Rwandans love their cops so much they build them houses

If you want to gauge whether a society feels secure or even liberated, its relationship with law enforcement agencies is a reliable indicator. Where there is high level of trust, there is likely to be a higher degree of safety and liberty.

Tuesday, June 14, 2016

If you want to gauge whether a society feels secure or even liberated, its relationship with law enforcement agencies is a reliable indicator. Where there is high level of trust, there is likely to be a higher degree of safety and liberty.

Where the converse holds, there is usually fear and insecurity.

You might even take it further. A good relationship often reflects a greater degree of social transformation. Now, the usual measure of such transformation is some quantifiable data such as GDP growth. But as we continue to see, there are other tools for measuring people’s wellbeing than economic growth figures alone.

A few weeks ago we saw such a measure when residents of Gisozi, a Kigali suburb, were reported to have built a police station, complete with a detention centre, and handed it over to the Rwanda National Police.

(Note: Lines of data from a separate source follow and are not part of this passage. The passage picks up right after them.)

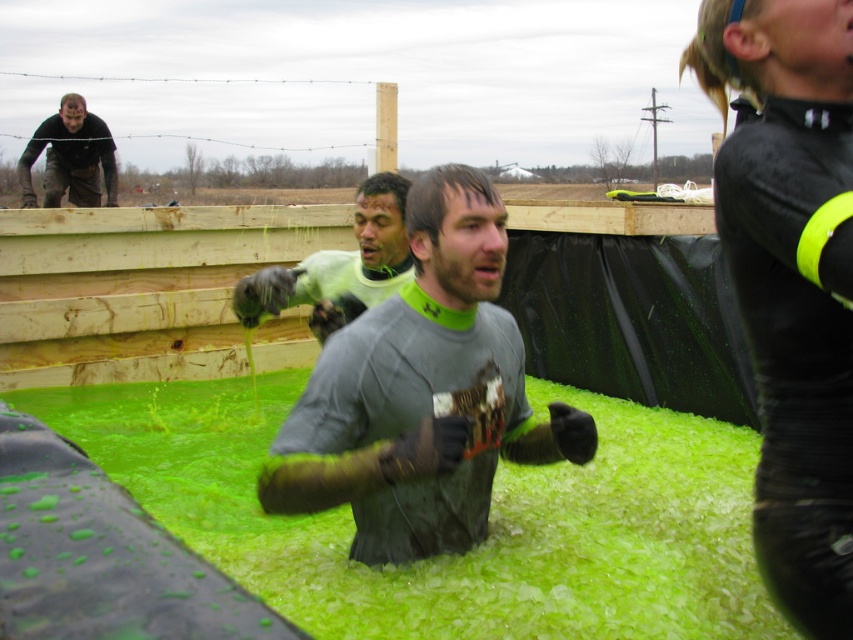 Question: Can you confirm if green slime at center is positioned above green matte shirt at center?

Choices:
 (A) yes
 (B) no

Answer: (B)

Question: Among these points, which one is nearest to the camera?

Choices:
 (A) (506, 371)
 (B) (86, 131)
 (C) (294, 560)
 (D) (247, 307)

Answer: (A)

Question: Does green slime at center appear over gray matte shirt at center?

Choices:
 (A) yes
 (B) no

Answer: (B)

Question: Which point is farther to the camera?

Choices:
 (A) green matte shirt at center
 (B) matte black shirt at upper left

Answer: (B)

Question: Does gray matte shirt at center have a greater width compared to green matte shirt at center?

Choices:
 (A) yes
 (B) no

Answer: (A)

Question: Which object is the closest to the green matte shirt at center?

Choices:
 (A) green slime at center
 (B) gray matte shirt at center

Answer: (B) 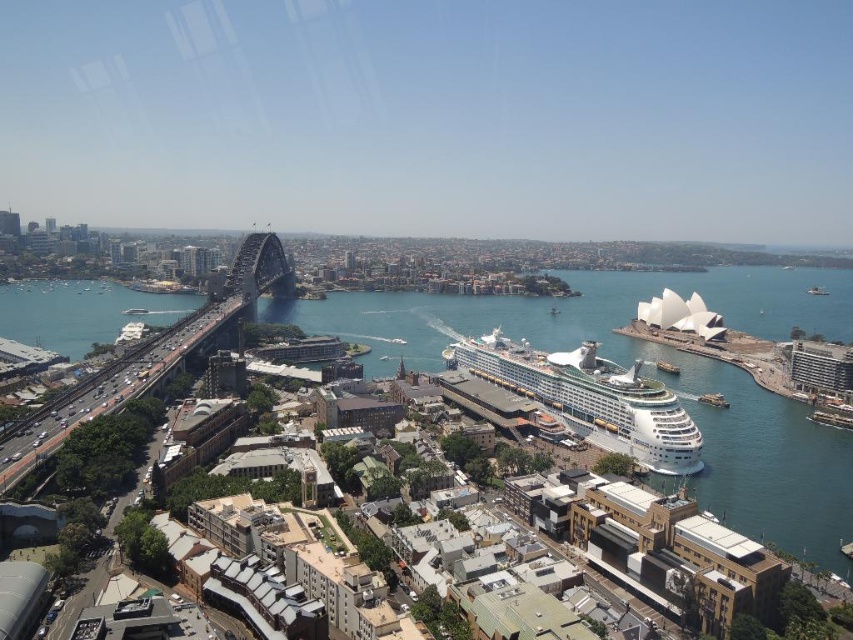 You are a photographer planning to capture a wide shot of Sydney Harbour. You want to ensure that both the clear blue water at center and the metallic gray bridge at left are clearly visible in your composition. Based on their relative heights, which object should you position closer to the bottom of the frame to achieve this?

The metallic gray bridge at left should be positioned closer to the bottom of the frame because the clear blue water at center has a greater height, allowing it to occupy more space towards the top while still including the bridge at the bottom for balance.

You are a tour guide leading a group on a walking tour in Sydney. You want to point out the distance between the clear blue water at center and the white glossy cruise ship at center. How far apart are they?

The distance between the clear blue water at center and the white glossy cruise ship at center is 113.46 meters.

You are standing at the observation deck of the Sydney Harbour Bridge and want to take a photo of the white glossy cruise ship at center. If your camera has a maximum focusing range of 200 meters, will it be able to capture the ship clearly?

The white glossy cruise ship at center is 197.63 meters away from the camera. Since this distance is within the camera maximum focusing range of 200 meters, the camera can capture the ship clearly.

Whoever heard of citizens building a detention facility likely to be used to hold some of their own? Or houses for policemen who might soon be charging them with batons for no other reason than passing near their barracks?

The citizens of Gisozi did and they are not stupid. What they did was a show of confidence in the police we hardly see in many countries.

Indeed this is a rare occurrence, certainly in former colonies or dictatorships. Here the police was feared and hated. Together with courts and prisons, the police was part of an alliance of injustice. Citizens would sooner burn a police station than build a whole complex for them, with good reason.

The police was often the enforcer of an alien and oppressive rule. For instance, it was used to enforce tax collection, forced labour and other unpopular exactions. It was anti-people and kept subject peoples in bondage and when they tried to break the chains, it broke their struggles for freedom. Its preferred and only method was violence.

To ensure the police remained brutal, the colonial state prevented normal social contact with the people. The police were housed in barracks, away from civilians.

The legacy of the police as an anti-people force was maintained by the post-colonial administrations. They too used them as instruments of oppression or agents to enforce the narrow and divisive vision of the group in power.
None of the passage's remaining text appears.